So my question ishow far does your cannon shoot?
 
I went by the charge as reccomended by the manufacturer of the gun. 110 grains as a blank and 1/2 that for live firing so thats makes it 55. Oh should have said in ffg also.
it's the South Bend Replicas, The Continental cannon.
 
My cannon is a bit bigger, a 2" bore and fires an 8 oz. lead ball, with a light 300 gr charge of Cannon grade Goex it will send the ball accurately to 600 yards, a 55gal drum target is not safe. we conducted a long range test in an uninhabited area and set an 8'x8' target at 2 miles on the side of a hill, using 900 gr of powder and 5deg of elevation the ball hit the ground 300 yards short of the target and bounced out of sight over the target, we raised the elevation to 10 deg. and fired, the ball hit the target in the upper left corner, we fired 10 rounds at the target and 5 rounds hit directly and 2 hits from bouncing off the ground. We had our spotting scopes on tripods in the bed of the truck zeroed on the target, the lag time was quite long, we had time to fire the gun and climb into the truck to look through the scope before the ball got to the target. a chronograph test showed the velocity at 950 feet per second average. It was awesome fun to shoot at that range, we did recover 2 balls from the dirt that hit low and stuck. The gun a 1/4 scale of the 6 pounder field gun, barrel is 35" long wt. 120 lbs.,
carriage has 27 in wheels, total weight 170 lbs.

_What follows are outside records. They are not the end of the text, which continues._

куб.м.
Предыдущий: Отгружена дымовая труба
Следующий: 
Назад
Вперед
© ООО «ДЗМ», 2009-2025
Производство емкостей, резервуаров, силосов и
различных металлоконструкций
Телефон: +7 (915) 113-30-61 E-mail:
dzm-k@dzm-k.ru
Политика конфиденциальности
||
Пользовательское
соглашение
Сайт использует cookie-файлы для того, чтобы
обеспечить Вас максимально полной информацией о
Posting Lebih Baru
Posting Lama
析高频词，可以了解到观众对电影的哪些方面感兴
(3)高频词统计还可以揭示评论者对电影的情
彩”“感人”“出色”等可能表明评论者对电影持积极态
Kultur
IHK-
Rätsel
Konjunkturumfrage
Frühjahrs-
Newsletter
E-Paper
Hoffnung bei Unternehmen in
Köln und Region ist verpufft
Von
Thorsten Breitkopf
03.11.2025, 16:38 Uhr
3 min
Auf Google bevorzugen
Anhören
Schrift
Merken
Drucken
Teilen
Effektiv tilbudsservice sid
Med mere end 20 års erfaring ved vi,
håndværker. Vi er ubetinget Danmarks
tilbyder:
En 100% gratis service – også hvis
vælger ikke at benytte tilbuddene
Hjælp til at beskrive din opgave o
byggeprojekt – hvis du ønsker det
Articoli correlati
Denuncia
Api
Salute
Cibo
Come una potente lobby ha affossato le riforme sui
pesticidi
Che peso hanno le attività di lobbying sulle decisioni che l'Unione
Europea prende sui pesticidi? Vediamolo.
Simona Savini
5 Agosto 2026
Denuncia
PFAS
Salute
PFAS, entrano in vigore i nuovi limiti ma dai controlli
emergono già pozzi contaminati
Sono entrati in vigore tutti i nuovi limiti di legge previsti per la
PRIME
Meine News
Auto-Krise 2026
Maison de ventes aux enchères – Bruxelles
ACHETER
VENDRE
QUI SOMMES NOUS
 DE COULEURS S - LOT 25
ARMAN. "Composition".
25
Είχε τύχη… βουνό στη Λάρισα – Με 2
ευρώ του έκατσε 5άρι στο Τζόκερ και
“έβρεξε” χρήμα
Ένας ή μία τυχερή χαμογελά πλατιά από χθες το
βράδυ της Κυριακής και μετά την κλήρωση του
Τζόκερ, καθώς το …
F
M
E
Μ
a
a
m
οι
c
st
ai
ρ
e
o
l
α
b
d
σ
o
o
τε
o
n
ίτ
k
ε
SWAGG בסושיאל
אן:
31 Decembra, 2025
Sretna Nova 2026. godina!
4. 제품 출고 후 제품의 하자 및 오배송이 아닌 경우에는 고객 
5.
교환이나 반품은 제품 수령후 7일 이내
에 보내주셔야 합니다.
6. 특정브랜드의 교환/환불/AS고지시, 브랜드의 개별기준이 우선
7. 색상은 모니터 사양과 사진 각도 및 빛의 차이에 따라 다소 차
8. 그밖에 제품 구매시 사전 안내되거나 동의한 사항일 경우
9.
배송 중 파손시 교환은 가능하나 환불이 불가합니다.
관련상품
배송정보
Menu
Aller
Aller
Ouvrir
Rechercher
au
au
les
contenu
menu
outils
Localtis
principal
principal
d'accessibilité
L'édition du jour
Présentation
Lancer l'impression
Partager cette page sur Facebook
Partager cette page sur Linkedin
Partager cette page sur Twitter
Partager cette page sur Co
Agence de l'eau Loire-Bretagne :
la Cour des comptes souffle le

At another shoot we built a log stockade wall of 6-8" logs and set up 300 yards away, those 8oz balls went right through those logs like a hot knife in butter, the amount of damage was impressive, its no wonder that when an attacking force hauled a small gun like that to a stockade and laid siege, the stockade surrendered after just a shot or two.
 
For bigger coastal guns, 3 1/2 miles was their practical limit, which is 1 league, and the origin of the 3 1/2 mile territorial water limit.
 
Civil war 13 inch mortars had a range of two miles with a 230 pound shell.
Mine will heave a 16 pound bowling ball about 1/3 of a mile at about a 40 degree muzzle angle.
A heavier iron ball would go a good bit farther, I'm quite certain. Mike D.